OK, I'm back home! We have three photographs of men with musical instruments.
Scan 1 - the man on the left is holding a guitar with what looks like a very high action which means it has been set up to play with a steel - i.e. Hawaiian style. The one in the middle is playing an electric lap steel, as I've previously said, and the one on the right an ordinary electrified acoustic guitar. It looks like a Gibson ES 150 - said to be "one of the world's first significant commercially produces electric guitars" but, unfortunately it isn't - the head is the wrong shape. The ES150 was first produced in 1936 so I would speculate that the guitar in the photo must be from the late 1930s at the earliest.
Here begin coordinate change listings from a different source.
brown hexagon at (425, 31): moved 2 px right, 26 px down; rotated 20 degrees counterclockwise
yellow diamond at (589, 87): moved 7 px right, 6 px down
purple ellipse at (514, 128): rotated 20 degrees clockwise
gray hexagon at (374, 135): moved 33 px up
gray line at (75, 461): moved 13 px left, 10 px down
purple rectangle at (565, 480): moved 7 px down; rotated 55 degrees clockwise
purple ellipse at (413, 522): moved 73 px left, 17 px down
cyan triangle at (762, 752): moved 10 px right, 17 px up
Scan 2 - The same man on the left is now playing a Ukulele (Hawaiian for "jumping flea"!). These come in various sizes and I can't tell whether it's a Concert or a Tenor. As I've said previously, the man in the middle is playing a Dobro (an amalgam of Dopyera Brothers). These were produced in that particular style from around 1929 but, unfortunately, you could just as easily go out and buy one today which looks identical. There were differences by which they can be dated but you'd have to have the thing in your hands in order to tell. The one puzzling thing is that it has a "trapeze" tailpiece which I thought might have given a clue as to its date - they don't have them like that nowadays - but I can find no reference to them ever having had one like that. It's possible that someone changed it at some stage. The man on the right is playing a different electrified acoustic guitar - look at the end of the fretboard - it's a different shape.
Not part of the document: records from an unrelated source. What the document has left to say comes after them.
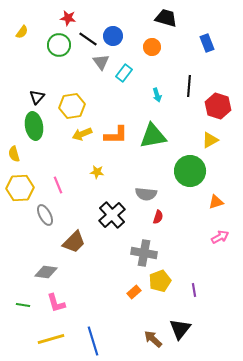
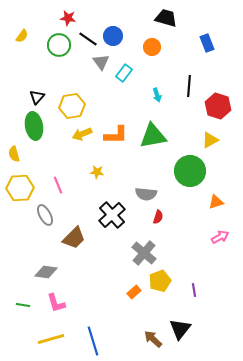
yellow semicircle at (22, 32): moved 4 px down
brown trapezoid at (74, 242): moved 4 px up
gray cross at (144, 253): rotated 30 degrees clockwise
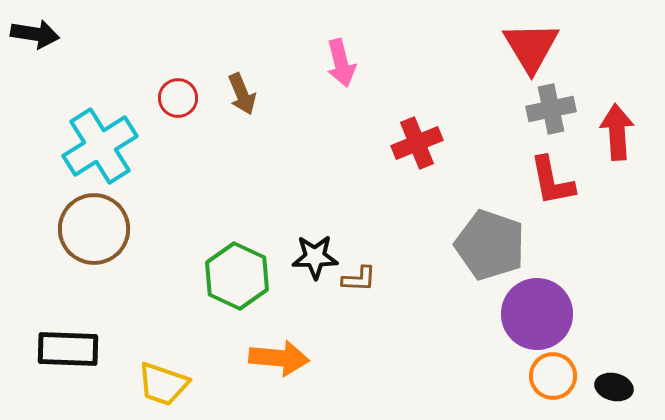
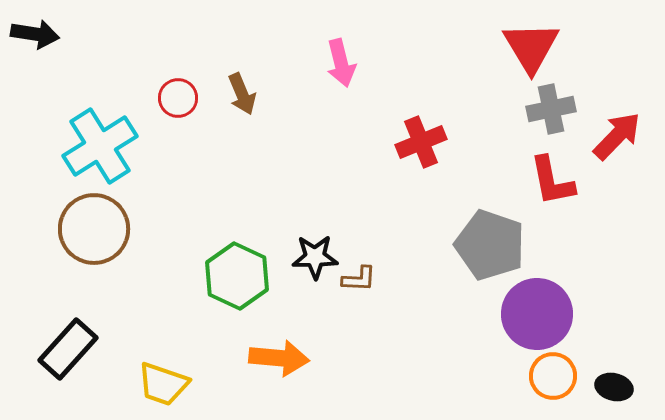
red arrow: moved 4 px down; rotated 48 degrees clockwise
red cross: moved 4 px right, 1 px up
black rectangle: rotated 50 degrees counterclockwise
Scan 3 - We now have 4 men. The two at the back are playing nondescript, un-identifiable guitars. Both men at the front are playing Dobros. Quite what the cone is, on the floor at the front I've no idea. Their clothing seems to come from the 1940's
One further thing that is puzzling me is how did two chaps from Sheffield end up owning 2 Dobros? They weren't exactly common-place back in the 1940s. I remember Tommy Steele once saying that his ambition, when he started out, was to own a Martin guitar (similar quality to a Dobro) and they didn't start importing those itnto the UK on a regular basis 'til the 1970s when I first bought one.
If anything else strikes me I'll get back to you.